Let all the world in every corner sing (StF 57)

Authors & translators:
Herbert, George
Tune:
Luckington
Composers & arrangers:
Harwood, Basil
Source:
Singing the Faith: 57 (CD3 #8)
Verses:
2
STF Number:
57

Ideas for use

This hymn is a "big sing" - set to the tune "Luckington", each verse takes a lot of puff! Originally, the poem was called "Antiphon" (see below), suggesting that it can be sung by alternate groups of singers - a congregation and choir or two sides of a congregation, for example.

E.g. Congregation sings opening and closing couplets of each verse ("Let all the world in every corner sing: / my God and King!") and choir sings intervening four lines, allowing the congregation to listen and reflect on Herbert's words.

E.g. All sing opening and closing couplets of each verse, and then the middle four lines are divided between two groups in the congregation:

Group 1 - "The heavens are not too high, / his praise may thither fly"
Group 2 - "the earth is not too low; his praises there may grow".

This division of the lines (perhaps between women and men) emphasises the contrasts that George Herbert is describing.

More information

In the posthumous collection of George Herbert’s poetry, “The Temple” published in 1633 (see King of Glory, King of Peace, StF 56), this poem is titled “Antiphon (1)”, a type of composition designed to be sung by two choirs taking alternate passages. Herbert designates the first two lines of each verse “Cho” (Chorus) and the six-syllable lines that follow “Verse”.

The original poem structure is:

Chorus
Verse
Chorus
Verse
Chorus

The editors of the Companion to Hymns & Psalms (1988) comment that the custom of adding an additional chorus in order to create two hymn verses of equal length “actually does violence to the intentions of the author”.

There is no evidence that Herbert (though a good musician himself) ever set the poem to music or envisaged it has a hymn. However, the antiphonal structure may be reflected in the singing of the hymn (see above).

The Companion to Hymns & Psalms also notes that “the antiphonal contrast between the 10.4 lines of the chorus and the 6.6.6.6. lines of the verse is obvious. Less evident are the neat sub-antiphonal contrasts which beautifully echo the larger ones, between ‘The heavens… the earth’ in verse 1 and ‘The Church… the heart’ in verse 2.” These contrasts give the clue to yet another way of singing the hymn e.g. by sharing the 6.6.6.6. lines between two groups of the congregation.

Possibly the hymn is inspired by Psalm 66:4 – "All the earth worships you; they sing praises to you, sing praises to your name."

More about George Herbert

George Herbert was born in Montgomery, Wales, on 3 April 1593. He died in Bemerton, near Salisbury, at about the end of February or beginning of March 1633.

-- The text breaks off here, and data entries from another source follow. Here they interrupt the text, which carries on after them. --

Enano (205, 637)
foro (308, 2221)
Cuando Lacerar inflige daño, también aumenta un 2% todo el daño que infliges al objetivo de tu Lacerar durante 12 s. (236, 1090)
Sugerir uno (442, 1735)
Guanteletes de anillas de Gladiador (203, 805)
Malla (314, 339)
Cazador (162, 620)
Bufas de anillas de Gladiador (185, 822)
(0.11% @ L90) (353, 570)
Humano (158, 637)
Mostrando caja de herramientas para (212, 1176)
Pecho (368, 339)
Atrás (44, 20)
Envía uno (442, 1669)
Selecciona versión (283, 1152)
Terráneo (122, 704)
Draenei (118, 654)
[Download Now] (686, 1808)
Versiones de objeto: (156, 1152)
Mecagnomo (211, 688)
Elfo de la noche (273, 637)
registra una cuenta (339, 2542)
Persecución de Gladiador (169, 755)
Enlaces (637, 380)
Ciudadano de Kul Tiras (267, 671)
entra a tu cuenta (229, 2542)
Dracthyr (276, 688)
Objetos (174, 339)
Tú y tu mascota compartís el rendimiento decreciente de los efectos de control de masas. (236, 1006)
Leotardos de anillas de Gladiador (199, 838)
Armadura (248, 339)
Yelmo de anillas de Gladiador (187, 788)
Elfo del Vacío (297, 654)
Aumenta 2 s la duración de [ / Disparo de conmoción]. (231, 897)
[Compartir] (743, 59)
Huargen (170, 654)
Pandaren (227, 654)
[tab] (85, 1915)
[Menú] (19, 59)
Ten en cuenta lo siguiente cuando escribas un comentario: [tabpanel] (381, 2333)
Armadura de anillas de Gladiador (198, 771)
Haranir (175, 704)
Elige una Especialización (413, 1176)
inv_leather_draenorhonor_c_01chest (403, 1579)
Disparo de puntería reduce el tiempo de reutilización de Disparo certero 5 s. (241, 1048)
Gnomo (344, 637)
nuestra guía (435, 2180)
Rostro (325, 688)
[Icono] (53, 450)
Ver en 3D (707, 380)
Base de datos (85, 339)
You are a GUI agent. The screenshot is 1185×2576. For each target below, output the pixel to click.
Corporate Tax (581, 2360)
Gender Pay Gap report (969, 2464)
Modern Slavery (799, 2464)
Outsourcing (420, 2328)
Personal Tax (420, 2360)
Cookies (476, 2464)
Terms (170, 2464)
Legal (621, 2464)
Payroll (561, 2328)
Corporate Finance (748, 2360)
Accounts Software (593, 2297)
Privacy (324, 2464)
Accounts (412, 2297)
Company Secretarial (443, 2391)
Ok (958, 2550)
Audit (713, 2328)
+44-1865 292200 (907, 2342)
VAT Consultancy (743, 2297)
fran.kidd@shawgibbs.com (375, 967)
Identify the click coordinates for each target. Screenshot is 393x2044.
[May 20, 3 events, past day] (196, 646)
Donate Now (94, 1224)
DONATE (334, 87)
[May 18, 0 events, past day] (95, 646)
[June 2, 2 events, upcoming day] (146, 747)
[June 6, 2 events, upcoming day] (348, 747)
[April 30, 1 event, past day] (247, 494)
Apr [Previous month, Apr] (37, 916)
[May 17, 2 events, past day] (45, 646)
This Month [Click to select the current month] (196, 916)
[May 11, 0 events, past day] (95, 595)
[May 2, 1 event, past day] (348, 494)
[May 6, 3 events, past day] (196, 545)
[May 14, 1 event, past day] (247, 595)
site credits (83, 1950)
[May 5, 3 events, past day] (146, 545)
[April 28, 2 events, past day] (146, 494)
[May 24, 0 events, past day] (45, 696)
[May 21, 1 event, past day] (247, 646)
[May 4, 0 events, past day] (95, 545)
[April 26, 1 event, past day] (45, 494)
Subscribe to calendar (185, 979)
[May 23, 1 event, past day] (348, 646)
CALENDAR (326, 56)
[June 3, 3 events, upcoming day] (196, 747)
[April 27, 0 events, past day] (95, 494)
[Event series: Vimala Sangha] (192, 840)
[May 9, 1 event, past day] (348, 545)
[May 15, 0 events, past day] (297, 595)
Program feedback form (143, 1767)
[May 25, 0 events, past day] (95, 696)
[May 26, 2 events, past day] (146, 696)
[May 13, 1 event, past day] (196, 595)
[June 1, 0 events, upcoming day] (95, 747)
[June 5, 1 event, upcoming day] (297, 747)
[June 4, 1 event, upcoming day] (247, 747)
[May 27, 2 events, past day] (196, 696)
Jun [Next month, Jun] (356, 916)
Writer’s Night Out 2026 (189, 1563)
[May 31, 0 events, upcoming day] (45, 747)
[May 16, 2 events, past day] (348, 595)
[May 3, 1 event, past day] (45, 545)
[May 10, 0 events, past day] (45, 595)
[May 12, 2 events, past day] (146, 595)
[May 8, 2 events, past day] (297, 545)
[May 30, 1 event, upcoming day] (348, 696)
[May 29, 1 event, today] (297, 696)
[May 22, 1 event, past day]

He was born into a noble family. His eldest brother, also a poet, was Lord Herbert of Cherbury. George was educated at Trinity College, Cambridge, where he became a Fellow in 1615. The failure of his ambitions to be accepted (like his elder brother) at court led to his decision to “lose himself in a humble way” and to take up Holy Orders in 1626. He became a country rector in Bemerton in 1630.

George Herbert wrote no secular verse; in his first year at Cambridge he wrote to his mother, promising to consecrate his “poor Abilities in Poetry” to God. His religious verse, however, influenced younger writers and he became known, like John Donne, as one of the “metaphysical poets” (in part of because of their clever use of philosophical ideas to describe human feelings). Herbert’s poems were published posthumously by his friend Nicholas Ferrar under the title “The Temple” – “though much of it is too complex and witty for hymn singing” (Companion to Hymns & Psalms, 1988).